# Math Help - sin(x)=cos(2x)

1. ## sin(x)=cos(2x)

Hi

Again I have to find the point of intersection of these two functions.
I know cos(2x) = cos(x)^2-sin(x)^2

But still: sin(x)=cos(x)^2-sin(x)^2, i have no idea how to solve that. I reached the point (1+sin(x))=tan(x)cos(x), but i don't get further. Anybody who can help to find the exact solution?
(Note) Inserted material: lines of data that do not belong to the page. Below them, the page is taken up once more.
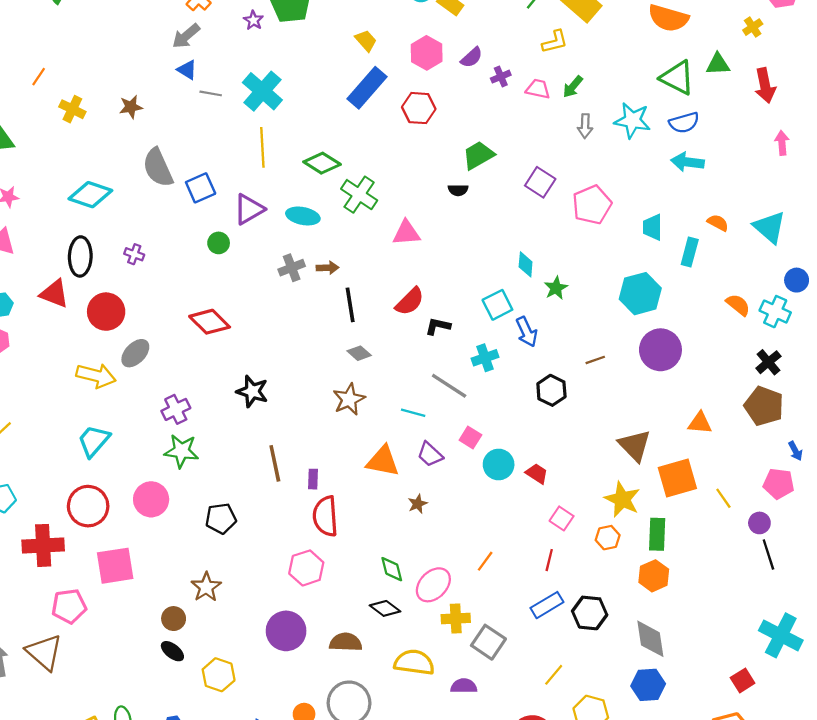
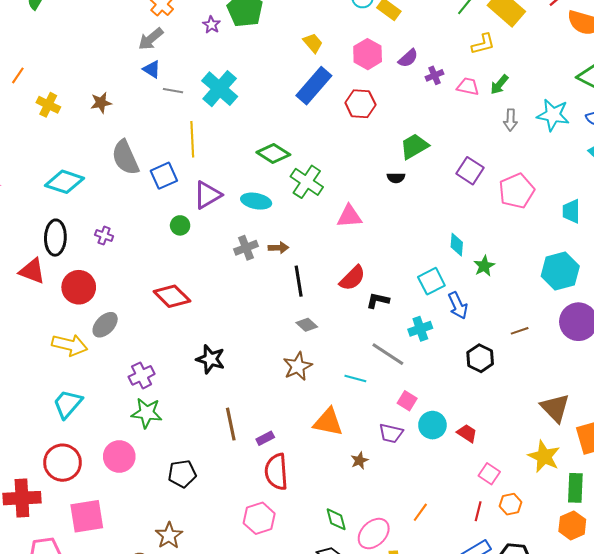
yellow line: (262, 147) -> (192, 139), moved
purple trapezoid: (430, 454) -> (391, 433), moved, turned -30
purple rectangle: (313, 479) -> (265, 438), turned 60
orange hexagon: (608, 538) -> (511, 504), moved

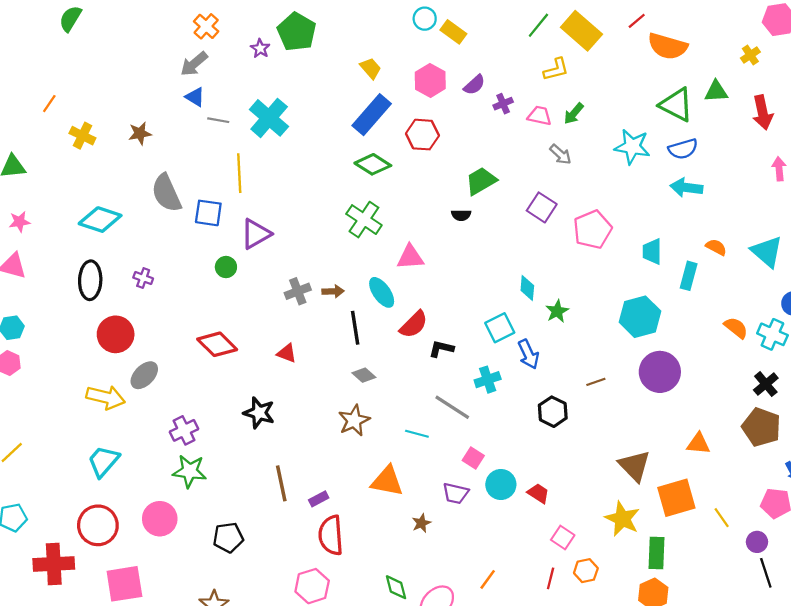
gray arrow: (511, 120) -> (560, 154), moved, turned -50
green diamond: (273, 153) -> (373, 164), moved
blue square: (164, 176) -> (208, 213), turned 32
cyan ellipse: (256, 201) -> (382, 292), moved, turned 44
red triangle: (32, 271) -> (287, 353), moved, size x0.7

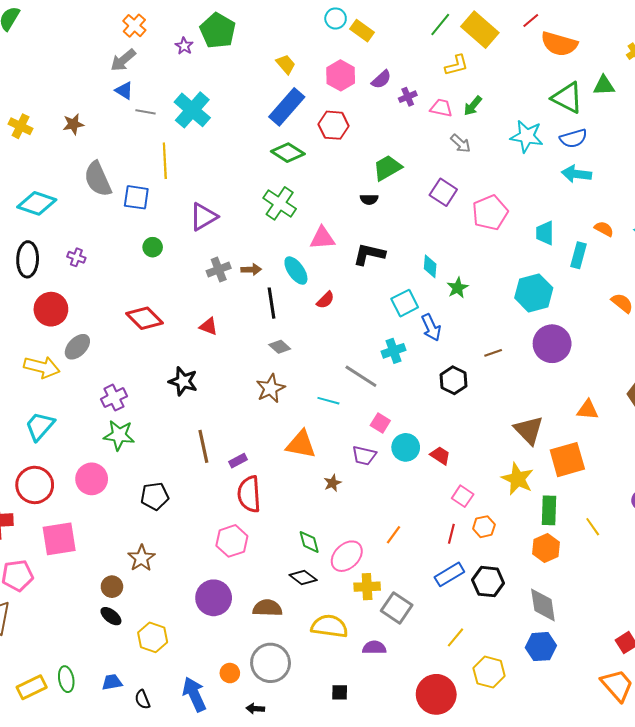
purple triangle: (256, 234) -> (203, 217), moved
red semicircle: (414, 324) -> (325, 300), size x0.7
black L-shape: (441, 349) -> (369, 254), moved, size x1.4
yellow line: (722, 518) -> (593, 527), moved

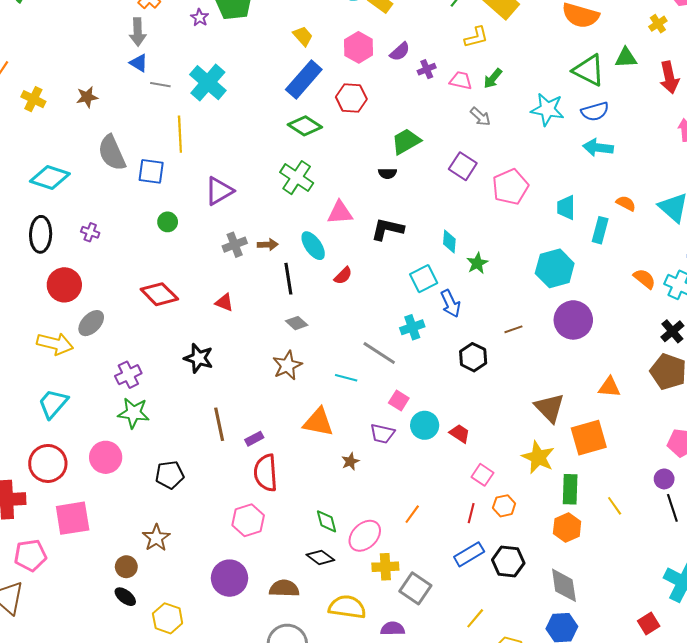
gray arrow: (123, 60) -> (138, 32), turned -52

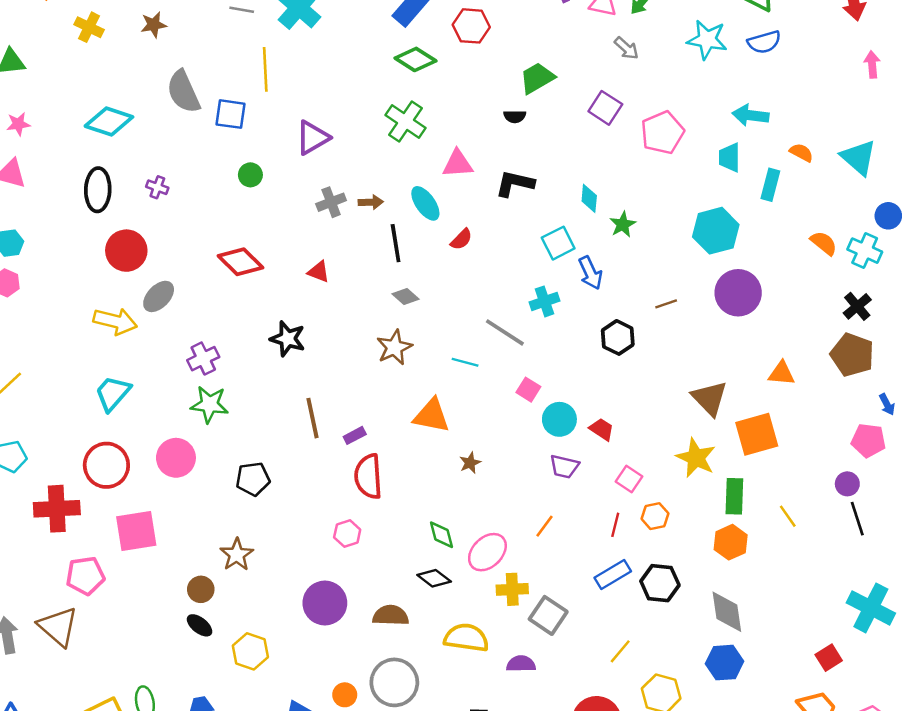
cyan arrow: (598, 148) -> (751, 115), moved
purple trapezoid: (382, 434) -> (564, 466), moved
pink hexagon: (248, 520) -> (347, 534), size x0.7

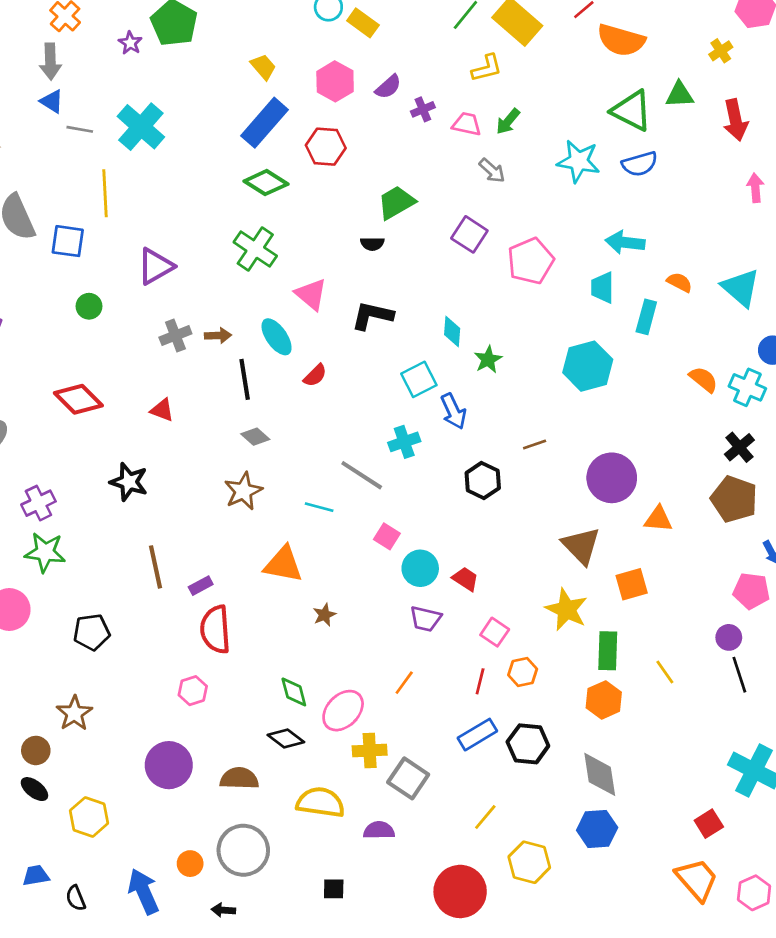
pink triangle: (458, 164) -> (311, 294), turned 44
purple circle: (738, 293) -> (612, 478), moved
orange square: (757, 434) -> (632, 584), size x0.7

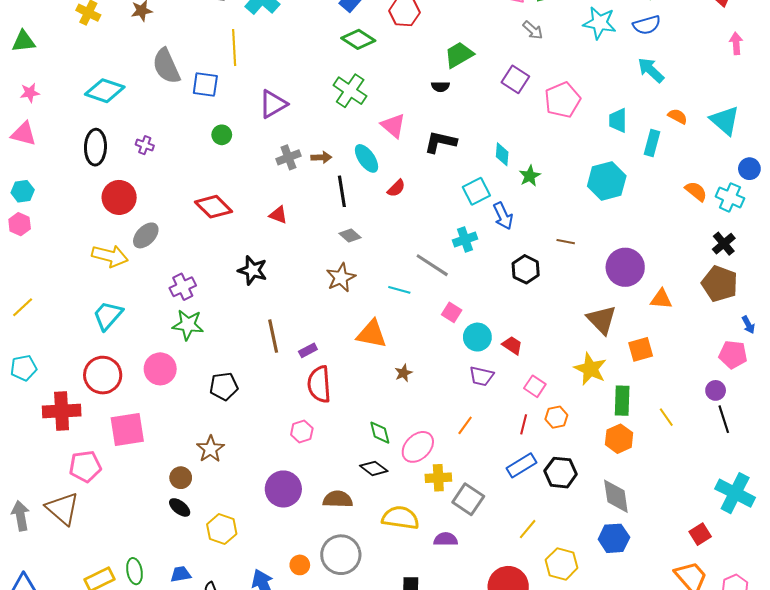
cyan arrow: (625, 242) -> (651, 70), moved, turned 36
brown line: (535, 445) -> (566, 242), turned 30

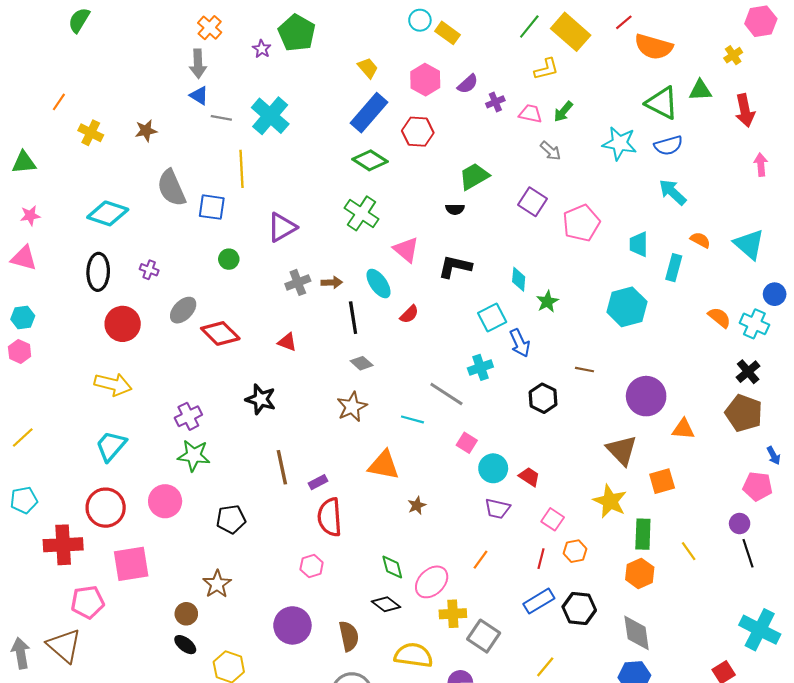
gray ellipse: (146, 235) -> (183, 310), moved
brown semicircle: (338, 499) -> (349, 636), turned 76

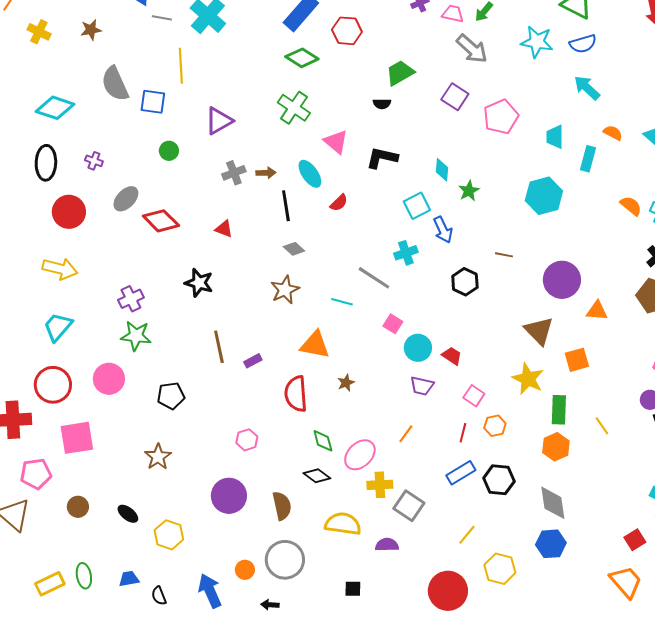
gray arrow: (551, 151) -> (472, 49), size x1.6
red semicircle: (330, 517) -> (296, 394), moved
brown circle: (186, 614) -> (78, 507), moved

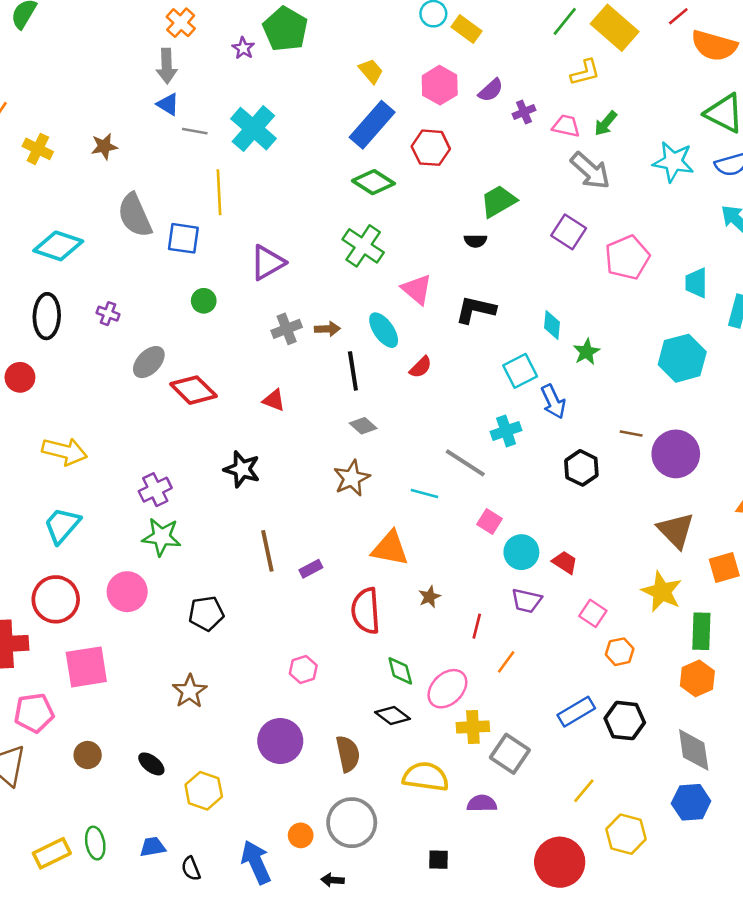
red circle: (69, 212) -> (20, 377), moved, size x0.7
purple circle: (562, 280) -> (676, 454), moved
red line: (463, 433) -> (477, 626), moved

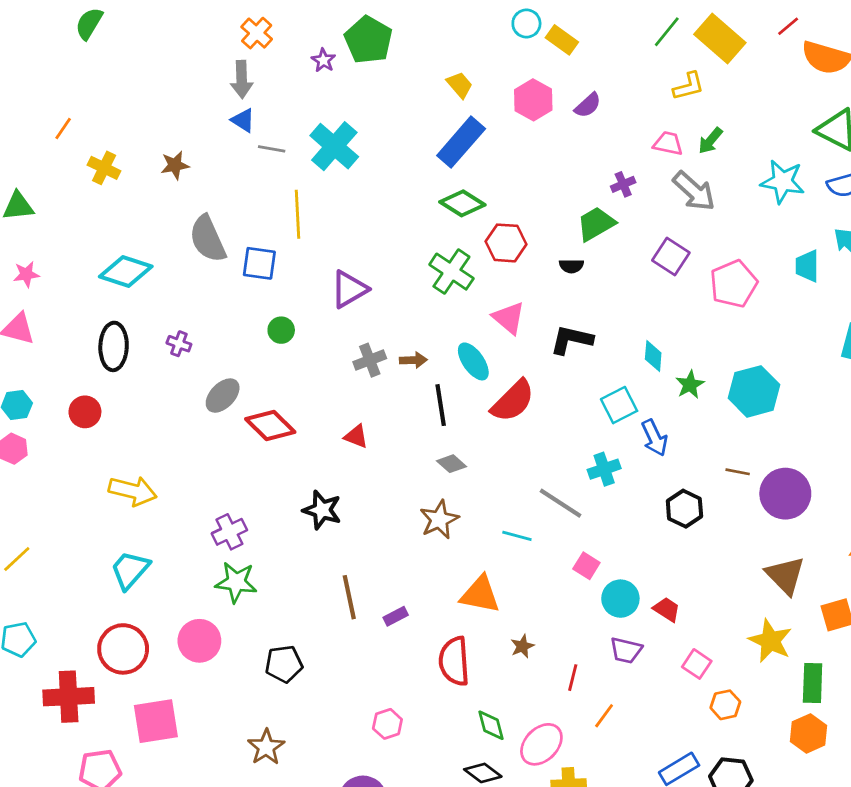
purple cross: (524, 112) -> (623, 184), moved
red hexagon: (431, 148) -> (506, 243), moved
cyan trapezoid: (696, 283) -> (807, 266), moved
cyan hexagon: (682, 358) -> (754, 391), moved
red semicircle: (421, 367) -> (513, 401), size x1.8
2. Originally Posted by Schdero
Hi

Again I have to find the point of intersection of these two functions.
I know cos(2x) = cos(x)^2-sin(x)^2

But still: sin(x)=cos(x)^2-sin(x)^2, i have no idea how to solve that. I reached the point (1+sin(x))=tan(x)cos(x), but i don't get further. Anybody who can help to find the exact solution?
hi

hint : cos 2x = 1-2sin^2 x

3. Originally Posted by Schdero
Hi

Again I have to find the point of intersection of these two functions.
I know cos(2x) = cos(x)^2-sin(x)^2

But still: sin(x)=cos(x)^2-sin(x)^2, i have no idea how to solve that. I reached the point (1+sin(x))=tan(x)cos(x), but i don't get further. Anybody who can help to find the exact solution?
$\cos^2(x) = 1-\sin^2(x)$

Consequently

$\cos(2x) = 1-2\sin^2(x)$

4. Originally Posted by Schdero
Hi

Again I have to find the point of intersection of these two functions.
I know cos(2x) = cos(x)^2-sin(x)^2

But still: sin(x)=cos(x)^2-sin(x)^2, i have no idea how to solve that. I reached the point (1+sin(x))=tan(x)cos(x), but i don't get further. Anybody who can help to find the exact solution?
Hi,

sin(x) = cos(x)^2-sin(x)^2
sin(x) = 1 - sin(x)^2 - sin(x)^2
2sin(x)^2 + sin(x) - 1 = 0
(2sin(x) - 1)(sin(x) + 1) = 0
sin(x) = -1/2 or sin(x) = 1

then solve for x.. =)

5. perfect, thanks!
I somehow simply don't connect the sin/cos rules well...
thanks again!

6. Originally Posted by Schdero
Hi

Again I have to find the point of intersection of these two functions.
I know cos(2x) = cos(x)^2-sin(x)^2

But still: sin(x)=cos(x)^2-sin(x)^2, i have no idea how to solve that. I reached the point (1+sin(x))=tan(x)cos(x), but i don't get further. Anybody who can help to find the exact solution?
Another approach is suggested by noting that sin(A) = cos(B) => sin(A) = sin(pi/2 - B).

Therefore A = pi/2 - B or A = pi - (pi/2 - B) ....